Wenn der Zug der Geschichte in den Abgrund führt, wie Benjamin meint, dann haben die Revolutionen im Iran nicht die Notbremse gezogen, sie sind - im Gegenteil - aufs Gas gestiegen.


Kämpfer der konstituionellen Revolution im Iran, 1905 bis 1911

Ein vor kurzem aus Teheran nach Wien emigrierter Freund - nennen wir ihn Kave - schloß einen Bericht über seine erste Begegnung mit dem Rassismus hierzulande mit den Worten: Das es so etwas noch gibt. Dabei schreiben wir doch schon 2011! Ich mußte an eine Szene aus der Verfilmung von Jane Austens Sense and Sensibilty denken, in der einer der Protagonisten, ähnlich empört wie mein Freund aus Teheran, ausruft: Dabei schreiben wir doch schon 1806! – woraufhin im Kino gelacht wurde.
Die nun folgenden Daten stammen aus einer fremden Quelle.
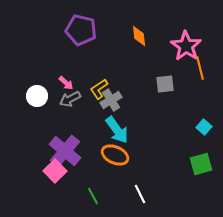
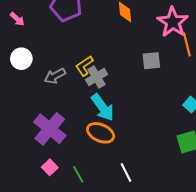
pink arrow: (66, 83) -> (17, 19), moved
white circle: (37, 96) -> (21, 59), moved
pink square: (55, 171) -> (50, 167), moved, size x0.7

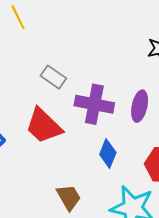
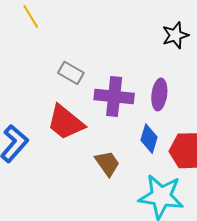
blue diamond: (108, 153) -> (149, 139), moved
brown trapezoid: (69, 197) -> (107, 163), moved

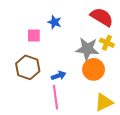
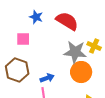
red semicircle: (102, 17) -> (67, 21), moved
blue star: (54, 22) -> (36, 17), moved

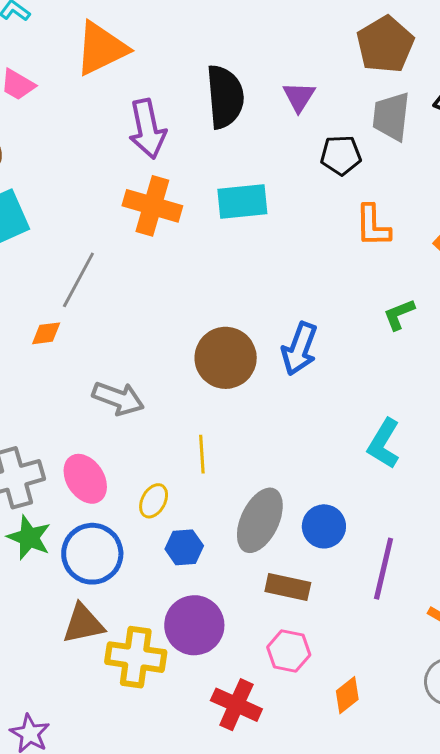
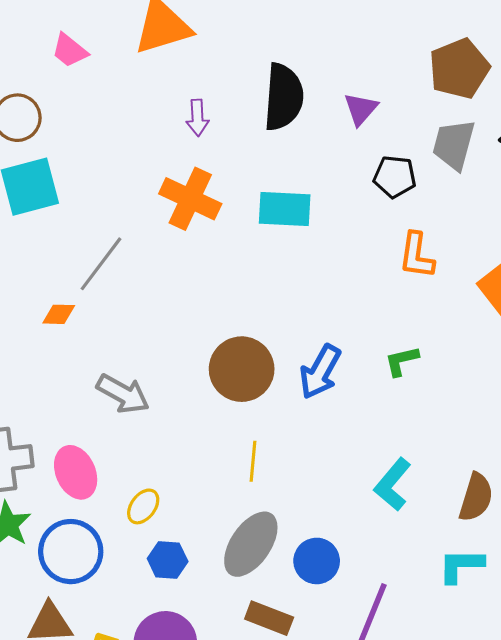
purple arrow: (147, 129) -> (197, 118), size x0.6
green L-shape: (399, 314) -> (402, 361), moved
yellow line: (202, 454) -> (253, 461), moved

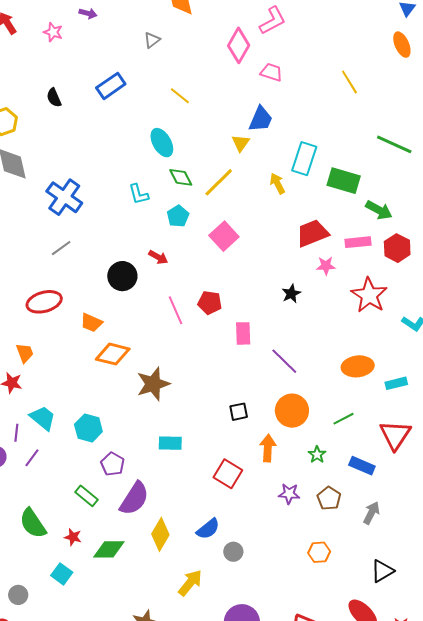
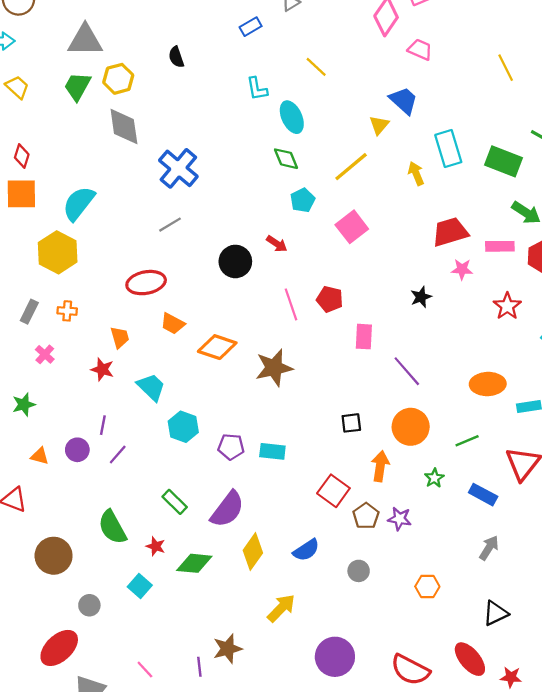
blue rectangle: (111, 86) -> (251, 27), moved, size x0.7
blue trapezoid: (261, 119) -> (404, 101), turned -76
cyan rectangle: (304, 159) -> (448, 148), turned -40
green diamond: (181, 177) -> (286, 159), moved
green rectangle: (344, 181) -> (504, 161), moved
cyan L-shape: (139, 194) -> (257, 89), moved
red star: (369, 295) -> (507, 306), size x0.7
orange trapezoid: (91, 323) -> (173, 324), moved
brown star: (153, 384) -> (274, 368), moved
cyan trapezoid: (43, 418) -> (151, 387), moved
purple pentagon: (113, 464) -> (231, 447), moved, turned -30
brown pentagon: (329, 498) -> (366, 516), moved
gray circle: (233, 552) -> (359, 571), moved

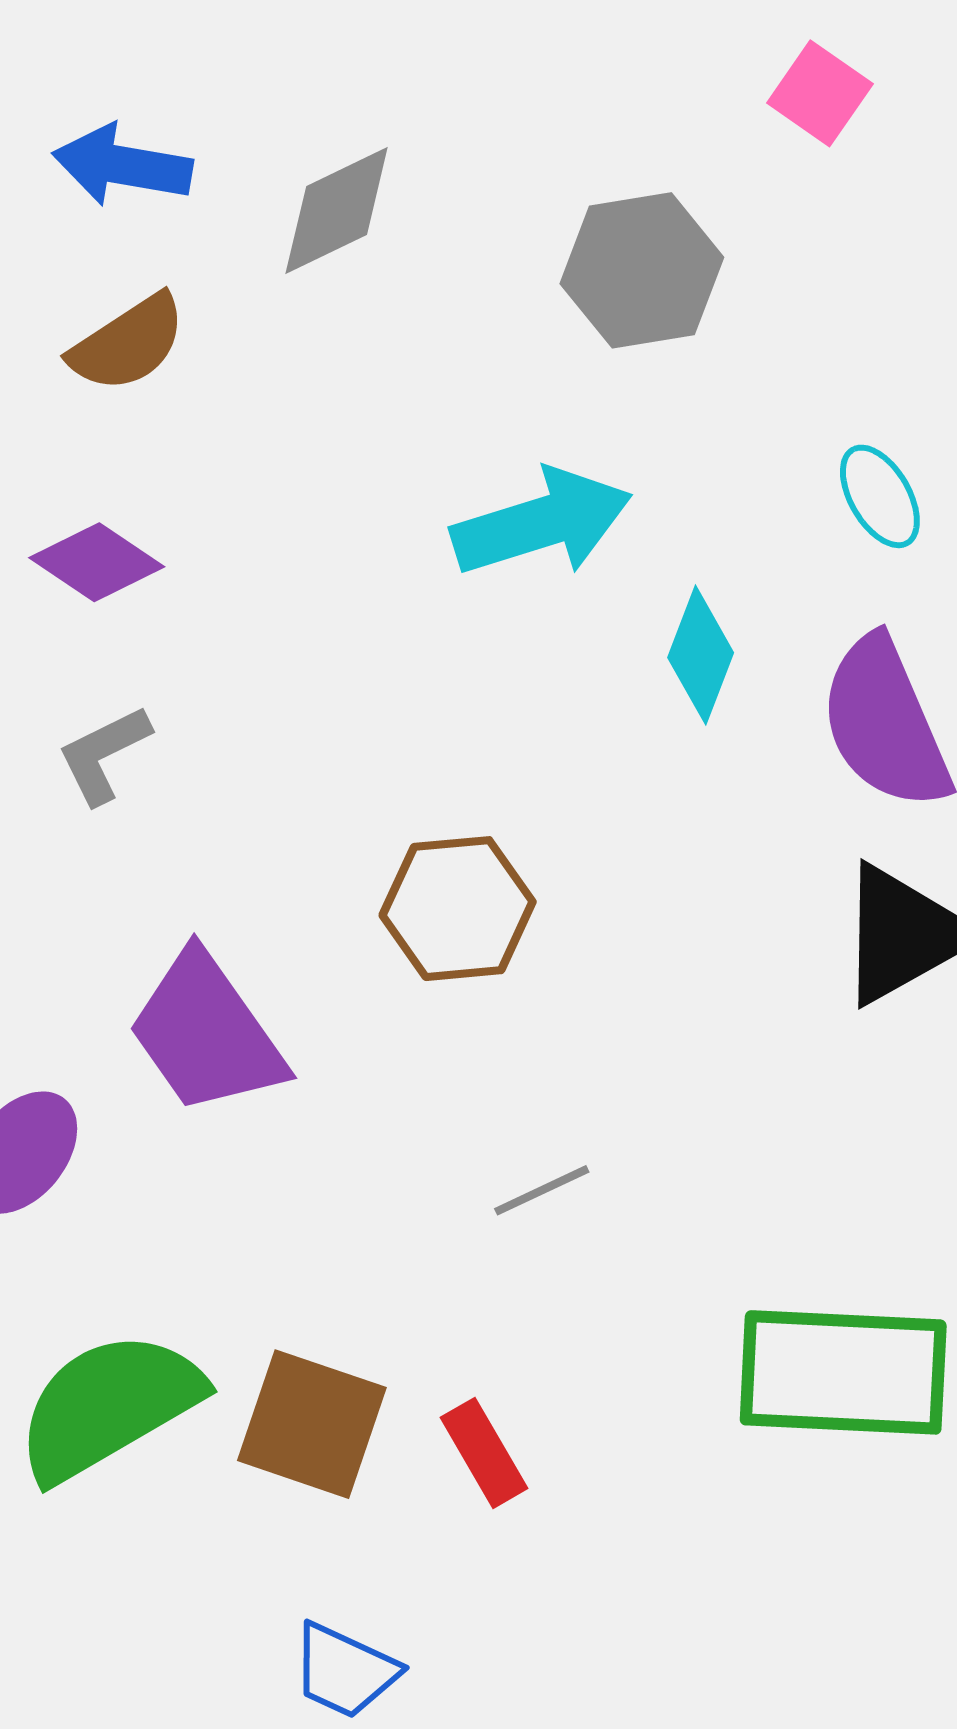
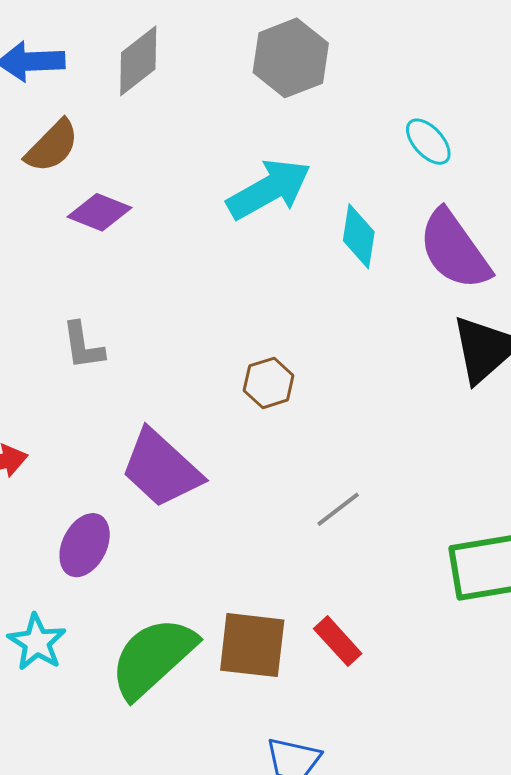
purple diamond: (97, 562) -> (99, 212), moved
gray L-shape: (104, 754) -> (83, 346), turned -60
brown hexagon: (458, 909) -> (269, 383), size x0.7

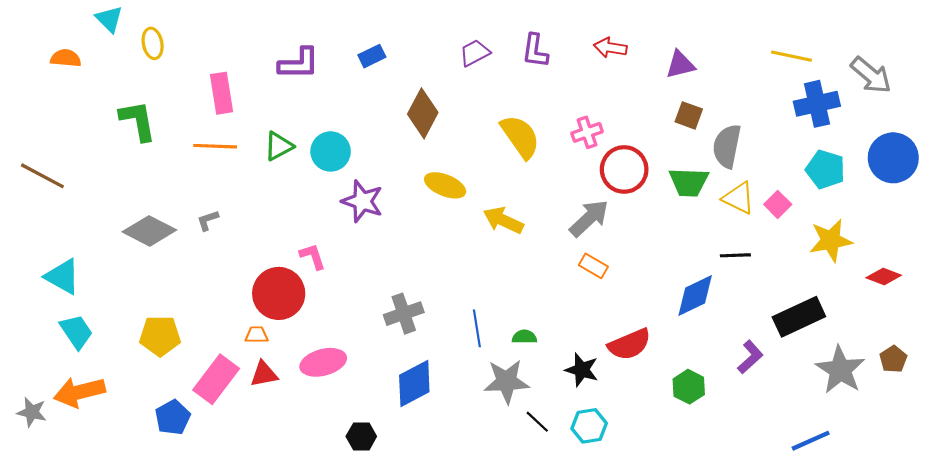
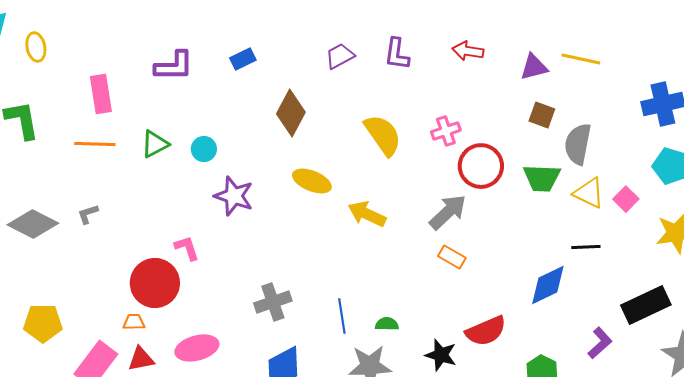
yellow line: (792, 56) -> (581, 59), moved
cyan circle: (331, 151) -> (204, 149), size x0.7

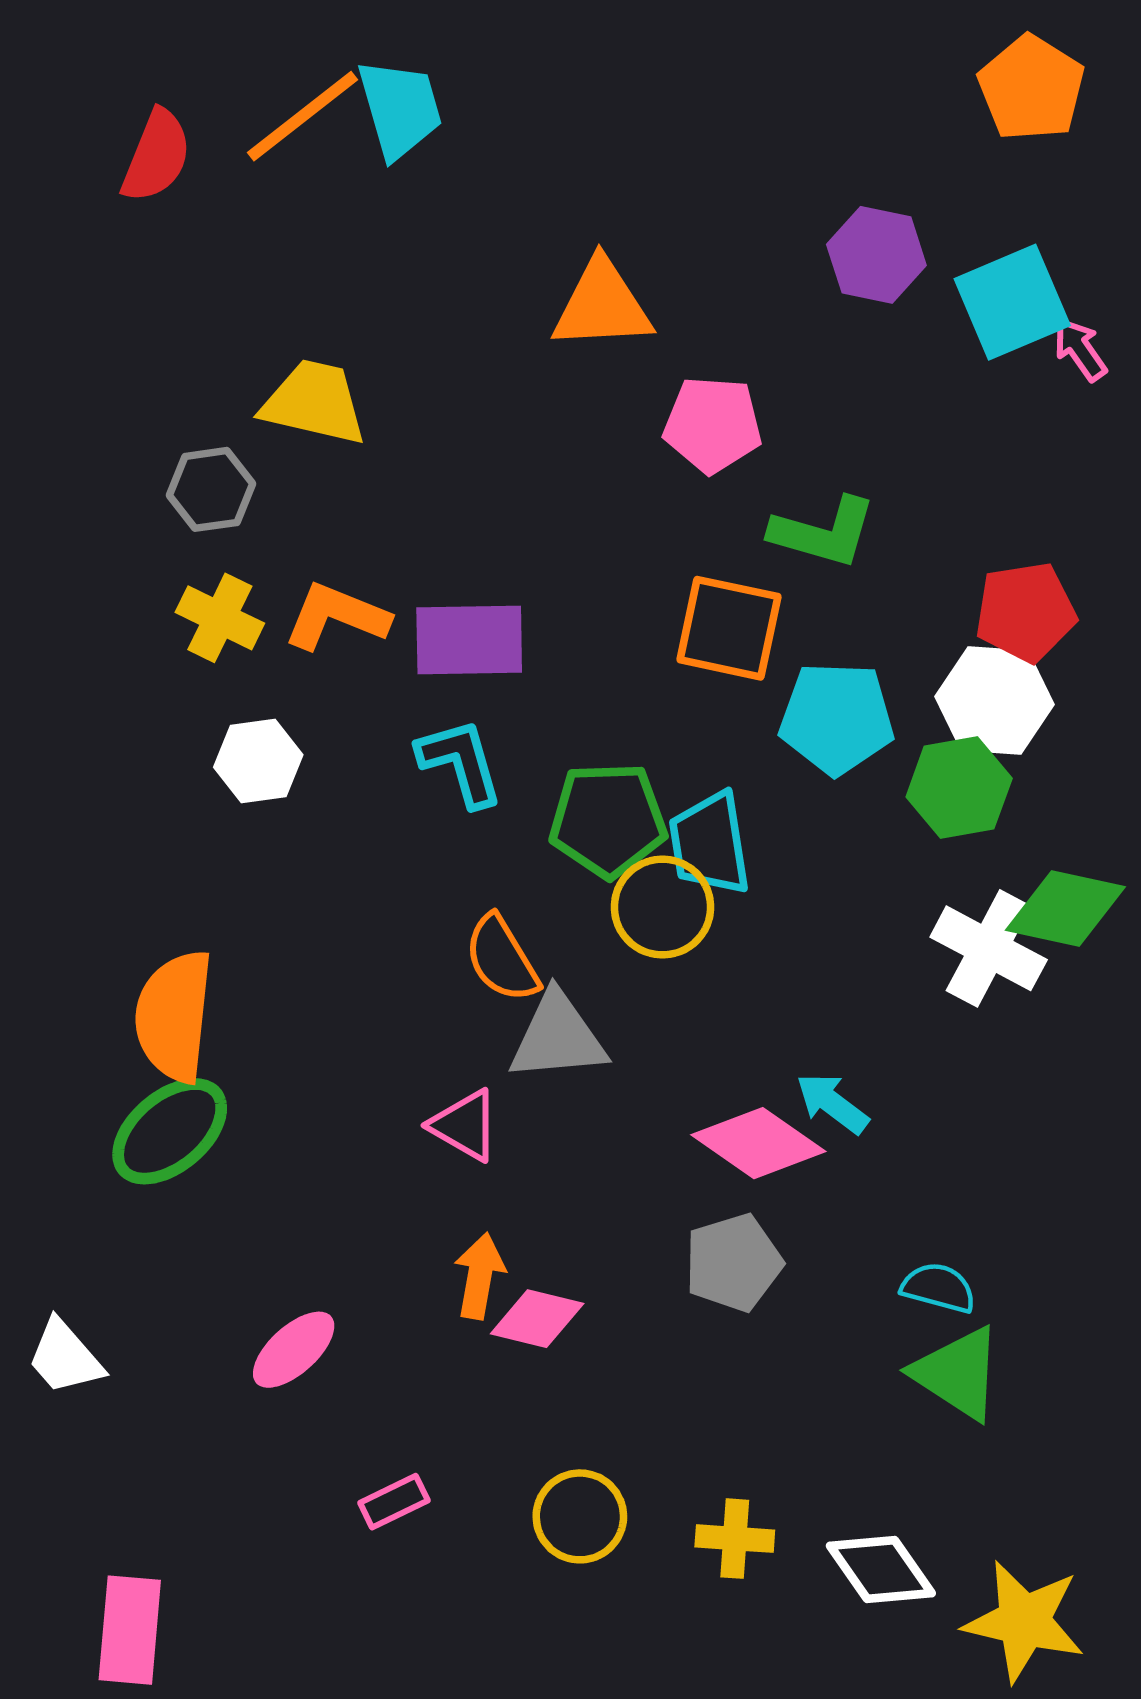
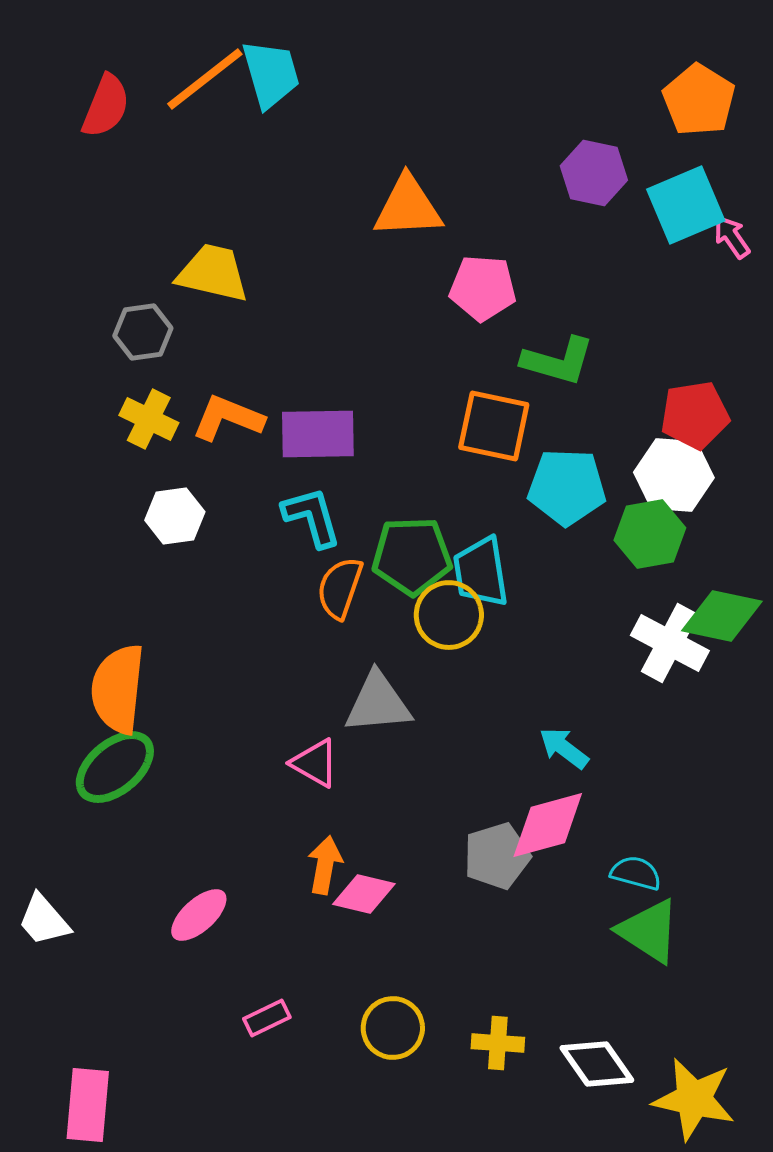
orange pentagon: (1031, 88) -> (699, 100), moved
orange semicircle: (502, 959) -> (340, 588), moved, turned 50
pink diamond: (758, 1143) -> (548, 825), moved, turned -50

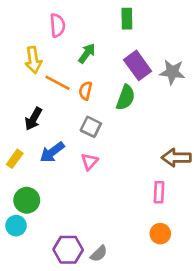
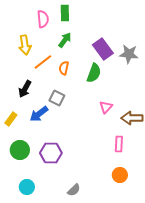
green rectangle: (127, 19) -> (65, 13), moved
orange line: (57, 83) -> (43, 62), turned -66
gray square: (91, 127) -> (57, 98), moved
pink triangle: (89, 162) -> (106, 107), moved
cyan circle: (16, 226) -> (27, 187), moved
purple hexagon: (68, 250) -> (51, 153), moved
Wären wir Teheraner nicht überaus höflich, und wäre mir der österreichische Rassismus aus eigener Erfahrung nicht allzu bekannt – ich hätte über das Doch-schon-2011 meines Freundes genauso gelacht wie über das Doch-schon-1806 im Kino. Das Gelächter über das Doch-schon-1806 im Kino hatte sich natürlich auf die Jahreszahl 1806 bezogen, wohingegen mein - aus Rücksicht unterdrücktes - Lachen über das Doch-schon-2011 meines Freundes mit dem Doch-schon zu tun gehabt hätte.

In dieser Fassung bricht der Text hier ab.